Upon the entry of a Judgment of Divorce, the court is to equitably distribute marital assets between spouses, regardless of titled ownership. N.J.S.A. 2A:34-23(h). The theory of equitable distribution is that marriage is a partnership whose assets should be fairly and equitable distributed when the partnership breaks up. Pascale v. Pascale, 140 N.J. 583 (1995).
Marital assets include all property, both real and personal, which was legally and beneficially acquired by the parties or either of them during the marriage. N.J.S.A. 2A:34-23(h). Equitable distribution does not include any assets acquired by either party by way of gift (except that a gift from one spouse to the other is subject to equitable distribution), devise or interstate succession, or any assets acquired prior to the marriage.

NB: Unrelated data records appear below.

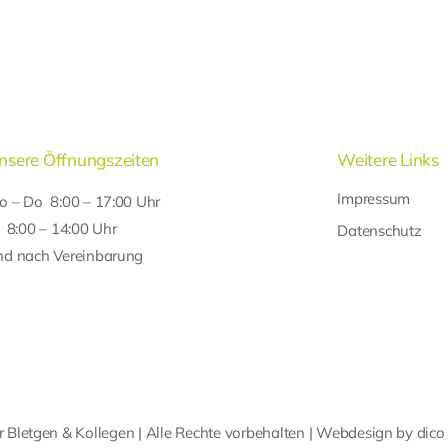
nsere Öffnungszeiten
Weitere Links
Impressum
o – Do 8:00 – 17:00 Uhr
r 8:00 – 14:00 Uhr
Datenschutz
nd nach Vereinbarung
 Bletgen & Kollegen | Alle Rechte vorbehalten | Webdesign by
dico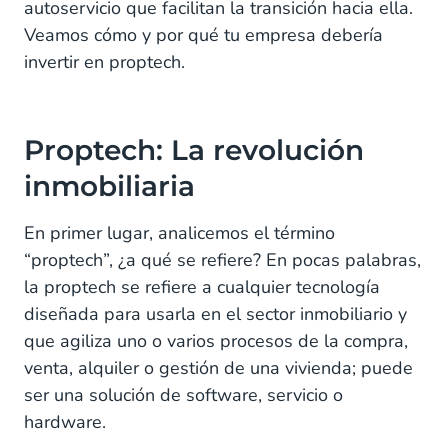
autoservicio que facilitan la transición hacia ella.
Veamos cómo y por qué tu empresa debería
invertir en proptech.
Proptech:
La revolución
inmobiliaria
En primer lugar, analicemos el término
“proptech”, ¿a qué se refiere? En pocas palabras,
la proptech se refiere a cualquier tecnología
diseñada para usarla en el sector inmobiliario y
que agiliza uno o varios procesos de la compra,
venta, alquiler o gestión de una vivienda; puede
ser una solución de software, servicio o
hardware.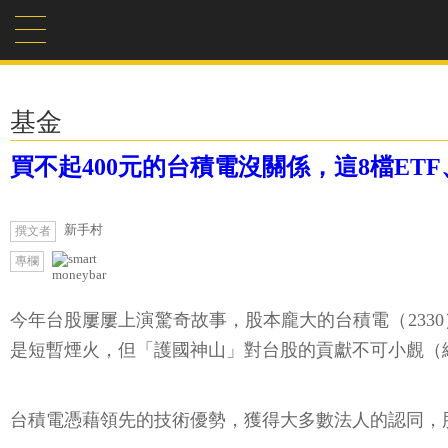
基金
買不起400元的台積電沒關係，這8檔E
新手村
撰文者
專欄
moneybar
今年台股屢屢上演驚奇故事，股本龐大的台積電（2330
是短暫煙火，但「護國神山」對台股的貢獻不可小覻（編按
台積電憑藉領先的技術優勢，獲得大多數法人的認同，股價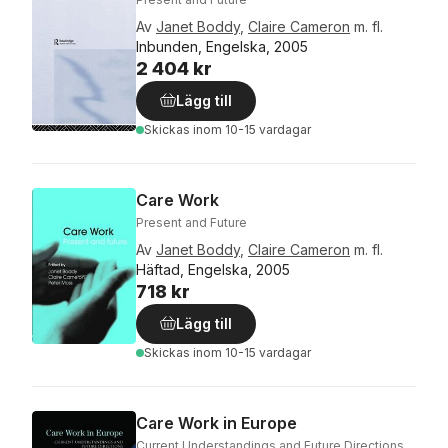
Av
Janet Boddy
,
Claire Cameron
m. fl.
Inbunden, Engelska, 2005
2 404 kr
Lägg till
Skickas
inom 10-15 vardagar
Care Work
Present and Future
Av
Janet Boddy
,
Claire Cameron
m. fl.
Häftad, Engelska, 2005
718 kr
Lägg till
Skickas
inom 10-15 vardagar
Care Work in Europe
Current Understandings and Future Directions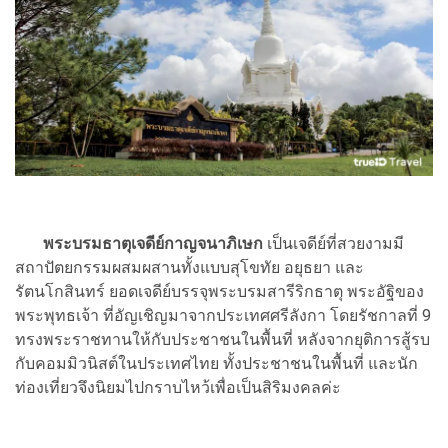
พระบรมธาตุเจดีย์กาญจนาภิเษก
เป็นเจดีย์ที่สวยงามมี
สถาปัตยกรรมผสมผสานทั้งแบบสุโขทัย อยุธยา และ
รัตนโกสินทร์ ยอดเจดีย์บรรจุพระบรมสารีริกธาตุ พระอัฐิของ
พระพุทธเจ้า ที่อัญเชิญมาจากประเทศศรีลังกา โดยรัชกาลที่ 9
ทรงพระราชทานให้กับประชาชนในพื้นที่ หลังจากยุติการสู้รบ
กับคอมมิวนิสต์ในประเทศไทย ทั้งประชาชนในพื้นที่ และนัก
ท่องเที่ยวจึงนิยมไปกราบไหว้เพื่อเป็นสิริมงคลค่ะ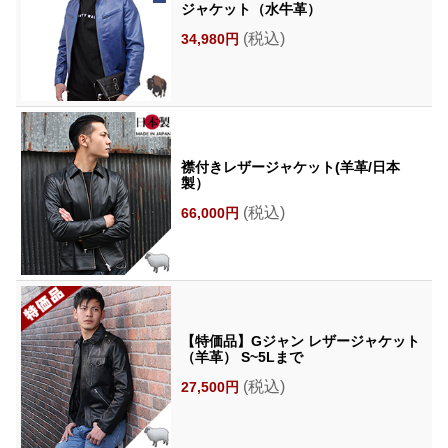
ジャケット（水牛革）
(税込)
34,980円
襟付きレザージャケット(羊革/日本
製）
(税込)
66,000円
【特価品】Gジャン レザージャケット
（羊革） S~5Lまで
(税込)
27,500円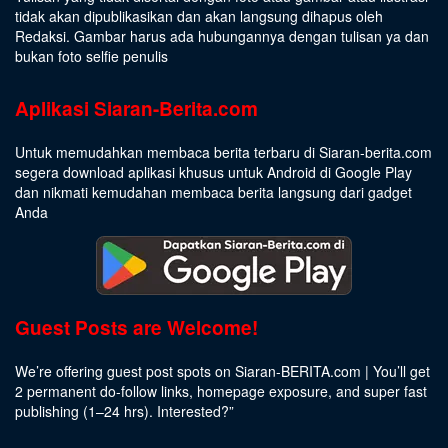
tidak akan dipublikasikan dan akan langsung dihapus oleh
Redaksi. Gambar harus ada hubungannya dengan tulisan ya dan
bukan foto selfie penulis
Aplikasi Siaran-Berita.com
Untuk memudahkan membaca berita terbaru di Siaran-berita.com
segera download aplikasi khusus untuk Android di Google Play
dan nikmati kemudahan membaca berita langsung dari gadget
Anda
Guest Posts are Welcome!
We’re offering guest post spots on Siaran-BERITA.com | You’ll get
2 permanent do-follow links, homepage exposure, and super fast
publishing (1–24 hrs).
Interested
?”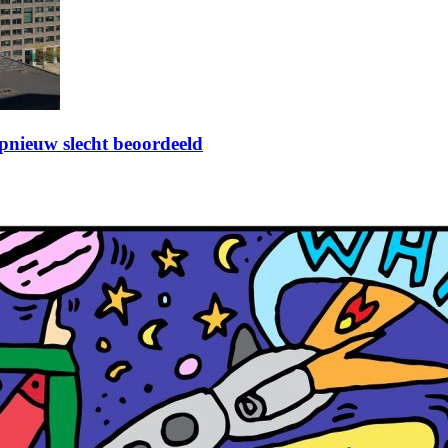
pnieuw slecht beoordeeld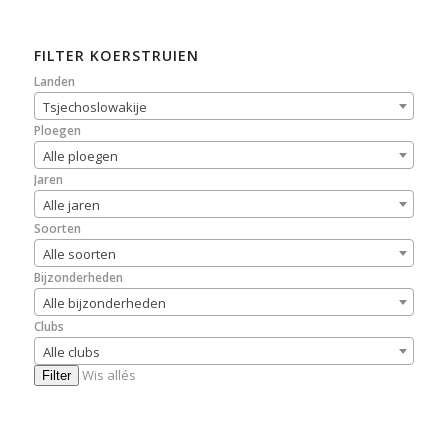
FILTER KOERSTRUIEN
Landen
Tsjechoslowakije
Ploegen
Alle ploegen
Jaren
Alle jaren
Soorten
Alle soorten
Bijzonderheden
Alle bijzonderheden
Clubs
Alle clubs
Wis allés
Filter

In effectuating an equitable distribution of the marital assets, the court must follow a three-step approach: (1) determine what specific property is eligible for distribution, (2) value the property for purposes of distribution, and (3) decide how such distribution can most equitably be made. Rothman v. Rothman, 65 N.J. 219 (1974). Equitable distribution does not mean equal distribution. The following factors are used in allocating and dividing marital assets.
Equitable distribution is not simply a matter of mechanical division of the marital assets. Stout v. Stout, 155 N.J. Super. 196 (App. Div. 1977). Instead, in effectuating an equitable distribution, the court is to consider the factors set forth in N.J.S.A. 2A:34-23.1, the most important of which are:
- The duration of the marriage or civil union;
- The standard of living established during the marriage or civil union;
- Any written agreement made by the parties before or during the marriage or civil union concerning an arrangement of property distribution;
- The income and earning capacity of each party;
- The contribution of each party to the acquisition, dissipation, preservation, depreciation or appreciation in the amount or value of the property, as well as the contribution of a party as a homemaker;
- The tax consequences of the proposed distribution to each party;
- The present value of the property; and
- The debts and liabilities of the parties.
Equitable distribution becomes even more complex when one of the parties owns a business or when the parties jointly own and operate a business. In effectuating an equitable distribution of a business, it is often necessary to have a complete business evaluation prepared to analyze the total monetary value of the business, including projected income and cash flow. This is done by a forensic accountant employed to work with counsel. The leading cases are:
- Brown v. Brown 348 N.J. Super. 466 (App. Div. 2002) (Minority and marketability discounts should not be used when valuing closely-held corporation for purposes of equitable distribution “absent extraordinary circumstances.”)
- Steneken v. Steneken, 367 N.J. Super. 427 (App. Div. 2004) (There are three principal methods that can be utilized for valuing a business: the income or capitalized earnings method, the market approach method, and the cost approach method.)